Can Canada’s energy fiefdoms work together?
Oil sands critiques don't add up to a NEP redux
There must be an election in the offing, for how else can the recent display of posturing over subsidies to the oil sands be explained? An east-west battle is brewing as Canada’s premiers meet for the annual Council of the Federation in Vancouver, we’re told. The ghost of no less a figure than Pierre Elliot Trudeau is back, rattling his chains and recalling terrifying visions of the reviled National Energy Program, writes Jason Fekete at the Calgary Herald.

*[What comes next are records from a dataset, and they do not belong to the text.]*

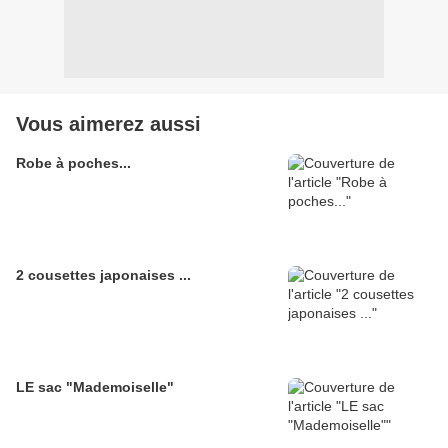
Vous aimerez aussi
Robe à poches...
2 cousettes japonaises ...
LE sac "Mademoiselle"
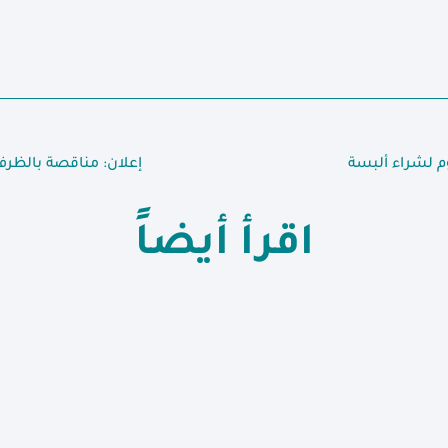
م لشراء ألبسة
إعلان: مناقصة بالظرف
اقرأ أيضاً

Evidently I missed something. Between the start and conclusion of an otherwise highly orchestrated Energy Mines and Ministers’ conference held this past week in Kananaskis, Alberta, reactionaries in the west would seem to have cobbled together a time machine and set a course for the hard-scrabble 1980s. With Ontario Premier Dalton McGuinty on the cusp of a fall election, one that he’s convinced can be won by appealing to voters’ so-called pocketbook values, regionalism is suddenly, irrevocably, back in vogue.

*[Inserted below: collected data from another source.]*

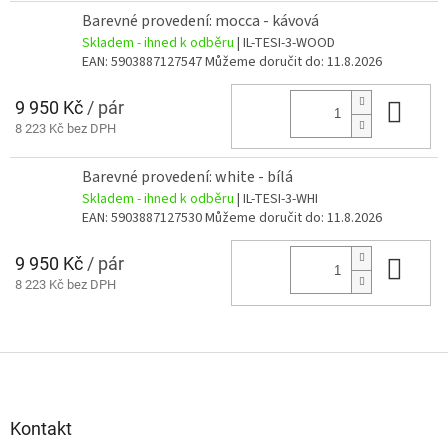
Barevné provedení: mocca - kávová
Skladem - ihned k odběru
| IL-TESI-3-WOOD
EAN:
5903887127547
Můžeme doručit do:
11.8.2026
9 950 Kč
/ pár
Do 
8 223 Kč bez DPH
Barevné provedení: white - bílá
Skladem - ihned k odběru
| IL-TESI-3-WHI
EAN:
5903887127530
Můžeme doručit do:
11.8.2026
9 950 Kč
/ pár
Do 
8 223 Kč bez DPH
Z
á
p
a
Kontakt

None of this comes as a surprise, writes Gary Lamphier at the Edmonton Journal. Parochialism is right up there with Maple Syrup as an integral component of the national identity. Yet it’s worth exploring the notion that we’re somehow stuck under the shadow of the reviled NEP. If memory serves, that unpopular bit of policy was first and foremost about price controls. So the Ontario premier, whose government now faces a NAFTA challenge from famed oilman Boone Pickens over the vaunted Green Energy and Economy Act, bellyaches about “subsidies” and politicians in the west go on the defensive by dredging up past ills. Nothing wrong with that, right?

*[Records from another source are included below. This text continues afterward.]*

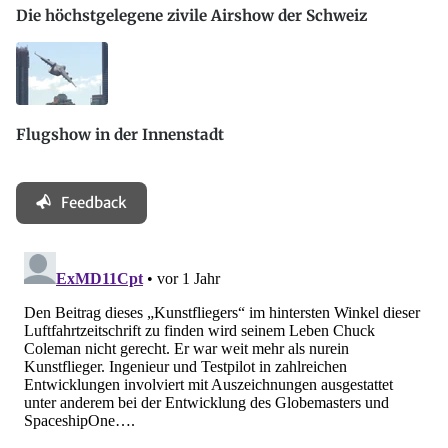
Die höchstgelegene zivile Airshow der Schweiz
Flugshow in der Innenstadt
Feedback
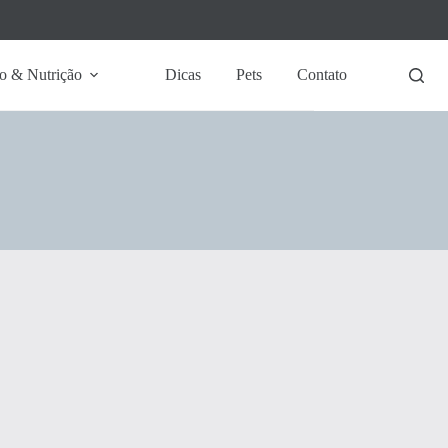
o & Nutrição
Dicas
Pets
Contato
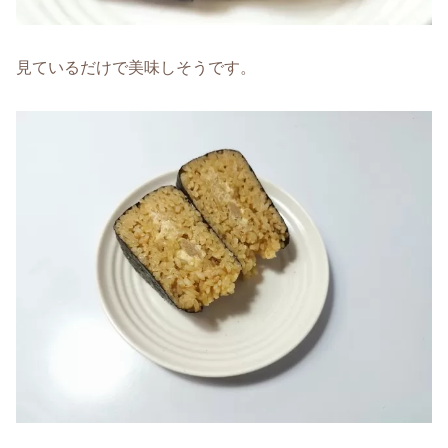
見ているだけで美味しそうです。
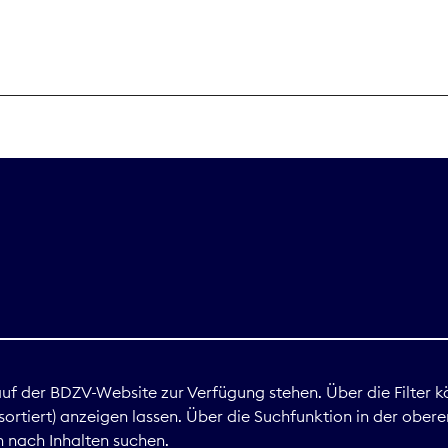
THEMEN
Digitales
Marktdaten
Nachhaltigkei
Nova Award
land
 auf der BDZV-Website zur Verfügung stehen. Über die Filter k
ortiert) anzeigen lassen. Über die Suchfunktion in der obere
Print
 nach Inhalten suchen.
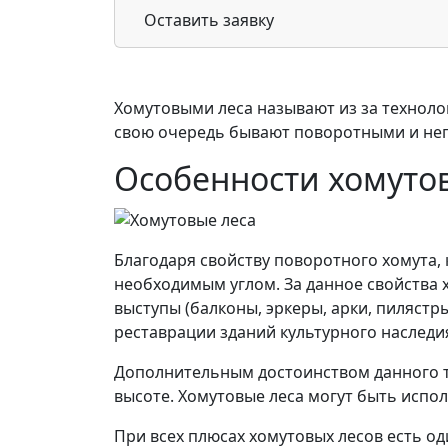
Оставить заявку
Хомутовыми леса называют из за техноло
свою очередь бывают поворотными и не
Особенности хомуто
Благодаря свойству поворотного хомута
необходимым углом. За данное свойства
выступы (балконы, эркеры, арки, пилястр
реставрации зданий культурного наследия
Дополнительным достоинством данного ти
высоте. Хомутовые леса могут быть испо
При всех плюсах хомутовых лесов есть од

Well … Not so fast. As long-time energy observer (and former AO editor) Gordon Jaremko has noted, this vague sense of western alienation was an invention of academic and national political commentators, one that evolved in the 1970s and ’80s as Albertans fought federal energy taxes, price management, export barriers and – inevitably – their Liberal party architects. The theory was a cop-out. “It was easier to sidestep the resistance as deranged than to deal with a complicated case rooted in constitutional resource ownership and jurisdictional rights,” Jaremko notes.
The reverse is happening today. Just as it’s easy for western commentators to dredge up the memory of an ill-conceived policy to fend off criticism, it’s far easier for the McGuinty government to cry foul over oil sands “subsidies” than to pull up a chair and actually participate in the legwork of building a national dialogue. Where was his Energy Minister, Brad Duguid, as federal and provincial ministers convened in Kananaskis to hash out an admittedly vague policy document on the subject?
Ontario’s embattled Liberal government, as much as its western reactionaries, would do well to review a bit of history. When Syncrude Canada Ltd. partner Atlantic Richfield Canada Ltd. pulled out of the consortium in the mid-1970s, it was the Ontario, Alberta and federal governments who stepped in to cover the lost 30 per cent share and, ultimately, salvage what was, at the time, a multibillion-dollar science experiment. Imagine that – when they’re not bickering, provinces can actually get things done.